Data for this exercise:

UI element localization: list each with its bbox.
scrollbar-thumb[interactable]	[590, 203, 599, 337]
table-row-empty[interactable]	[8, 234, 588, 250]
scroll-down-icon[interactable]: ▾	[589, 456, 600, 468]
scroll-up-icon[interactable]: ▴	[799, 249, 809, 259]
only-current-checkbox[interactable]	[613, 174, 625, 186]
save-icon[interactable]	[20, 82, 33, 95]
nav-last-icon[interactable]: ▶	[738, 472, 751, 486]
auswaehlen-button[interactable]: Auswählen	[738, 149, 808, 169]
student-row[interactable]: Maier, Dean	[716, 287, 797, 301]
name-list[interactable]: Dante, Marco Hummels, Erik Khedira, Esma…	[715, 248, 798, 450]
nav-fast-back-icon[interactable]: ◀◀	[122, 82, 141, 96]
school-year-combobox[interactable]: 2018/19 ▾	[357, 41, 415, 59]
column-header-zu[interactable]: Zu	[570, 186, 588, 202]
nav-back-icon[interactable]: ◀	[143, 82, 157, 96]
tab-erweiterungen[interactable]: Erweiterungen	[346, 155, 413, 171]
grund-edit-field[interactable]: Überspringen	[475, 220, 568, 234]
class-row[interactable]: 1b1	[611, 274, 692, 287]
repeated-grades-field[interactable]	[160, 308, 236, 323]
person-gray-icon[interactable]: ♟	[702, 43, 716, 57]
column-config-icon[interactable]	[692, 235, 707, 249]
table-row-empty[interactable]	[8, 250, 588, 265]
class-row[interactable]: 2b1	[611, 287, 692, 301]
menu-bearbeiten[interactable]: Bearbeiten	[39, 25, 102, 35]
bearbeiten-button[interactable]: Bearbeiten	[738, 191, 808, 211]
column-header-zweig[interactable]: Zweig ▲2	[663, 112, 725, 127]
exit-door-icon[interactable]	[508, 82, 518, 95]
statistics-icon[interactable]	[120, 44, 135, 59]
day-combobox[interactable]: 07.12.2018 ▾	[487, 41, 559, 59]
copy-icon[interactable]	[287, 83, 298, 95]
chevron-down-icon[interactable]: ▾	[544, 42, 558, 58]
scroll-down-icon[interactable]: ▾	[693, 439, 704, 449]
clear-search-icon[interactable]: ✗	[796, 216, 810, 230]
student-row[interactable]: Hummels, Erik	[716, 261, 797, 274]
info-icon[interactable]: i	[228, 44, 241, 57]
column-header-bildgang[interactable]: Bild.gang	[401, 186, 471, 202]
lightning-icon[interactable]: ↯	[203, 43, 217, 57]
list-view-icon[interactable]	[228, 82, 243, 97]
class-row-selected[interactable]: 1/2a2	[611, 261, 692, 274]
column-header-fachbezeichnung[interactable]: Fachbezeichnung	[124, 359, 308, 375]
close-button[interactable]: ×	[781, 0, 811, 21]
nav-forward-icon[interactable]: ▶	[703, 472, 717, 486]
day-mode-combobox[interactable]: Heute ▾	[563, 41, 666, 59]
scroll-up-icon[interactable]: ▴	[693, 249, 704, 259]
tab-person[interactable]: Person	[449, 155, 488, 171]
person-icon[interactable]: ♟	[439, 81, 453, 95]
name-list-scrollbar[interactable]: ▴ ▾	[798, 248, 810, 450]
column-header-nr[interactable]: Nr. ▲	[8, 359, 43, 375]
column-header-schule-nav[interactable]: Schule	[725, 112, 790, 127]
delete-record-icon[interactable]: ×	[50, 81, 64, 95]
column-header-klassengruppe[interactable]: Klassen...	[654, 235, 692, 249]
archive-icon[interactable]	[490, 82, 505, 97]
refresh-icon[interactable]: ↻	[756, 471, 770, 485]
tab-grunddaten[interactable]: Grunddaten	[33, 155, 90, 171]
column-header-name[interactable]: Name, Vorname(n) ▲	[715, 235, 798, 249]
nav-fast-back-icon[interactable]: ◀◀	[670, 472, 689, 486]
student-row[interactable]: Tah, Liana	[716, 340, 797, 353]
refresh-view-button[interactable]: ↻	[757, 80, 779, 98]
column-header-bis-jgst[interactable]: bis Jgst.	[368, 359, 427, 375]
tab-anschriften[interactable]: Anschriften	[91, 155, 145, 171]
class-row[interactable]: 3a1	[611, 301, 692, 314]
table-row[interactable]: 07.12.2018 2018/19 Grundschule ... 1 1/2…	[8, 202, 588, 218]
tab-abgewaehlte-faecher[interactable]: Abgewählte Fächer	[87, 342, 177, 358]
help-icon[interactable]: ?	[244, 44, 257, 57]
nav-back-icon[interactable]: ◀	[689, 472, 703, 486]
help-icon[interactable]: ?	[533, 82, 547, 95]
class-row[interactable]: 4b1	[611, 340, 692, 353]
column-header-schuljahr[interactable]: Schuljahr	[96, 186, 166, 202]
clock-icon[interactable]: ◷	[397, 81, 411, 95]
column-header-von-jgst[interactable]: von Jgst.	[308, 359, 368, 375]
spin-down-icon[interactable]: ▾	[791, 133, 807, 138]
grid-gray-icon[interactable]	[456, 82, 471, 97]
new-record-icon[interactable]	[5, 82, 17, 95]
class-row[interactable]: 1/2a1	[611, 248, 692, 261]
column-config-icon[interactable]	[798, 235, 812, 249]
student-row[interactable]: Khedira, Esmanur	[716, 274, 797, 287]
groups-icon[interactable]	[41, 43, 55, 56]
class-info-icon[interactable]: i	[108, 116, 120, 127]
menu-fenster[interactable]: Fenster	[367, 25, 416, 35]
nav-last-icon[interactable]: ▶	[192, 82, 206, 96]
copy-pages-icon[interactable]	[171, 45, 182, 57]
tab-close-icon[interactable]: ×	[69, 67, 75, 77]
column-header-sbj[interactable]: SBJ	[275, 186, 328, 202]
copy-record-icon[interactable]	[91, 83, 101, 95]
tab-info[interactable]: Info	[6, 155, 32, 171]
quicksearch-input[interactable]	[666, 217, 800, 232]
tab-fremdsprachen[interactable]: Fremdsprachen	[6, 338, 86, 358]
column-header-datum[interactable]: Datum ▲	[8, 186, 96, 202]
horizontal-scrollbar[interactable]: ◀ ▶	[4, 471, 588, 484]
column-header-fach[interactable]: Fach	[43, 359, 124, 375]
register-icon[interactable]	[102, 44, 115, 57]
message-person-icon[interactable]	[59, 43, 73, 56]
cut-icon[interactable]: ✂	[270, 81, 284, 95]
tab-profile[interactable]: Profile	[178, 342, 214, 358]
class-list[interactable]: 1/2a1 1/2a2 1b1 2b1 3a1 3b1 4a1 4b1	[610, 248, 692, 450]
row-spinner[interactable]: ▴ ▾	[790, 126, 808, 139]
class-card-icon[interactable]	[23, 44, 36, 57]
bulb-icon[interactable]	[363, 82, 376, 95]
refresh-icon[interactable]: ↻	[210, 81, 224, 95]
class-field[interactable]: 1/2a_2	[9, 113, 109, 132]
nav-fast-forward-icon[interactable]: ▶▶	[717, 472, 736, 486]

What to do: Working from the entries above, filter out every line that lacks "button" and copy what remains.

Answer to the exercise:
auswaehlen-button[interactable]: Auswählen	[738, 149, 808, 169]
bearbeiten-button[interactable]: Bearbeiten	[738, 191, 808, 211]
close-button[interactable]: ×	[781, 0, 811, 21]
refresh-view-button[interactable]: ↻	[757, 80, 779, 98]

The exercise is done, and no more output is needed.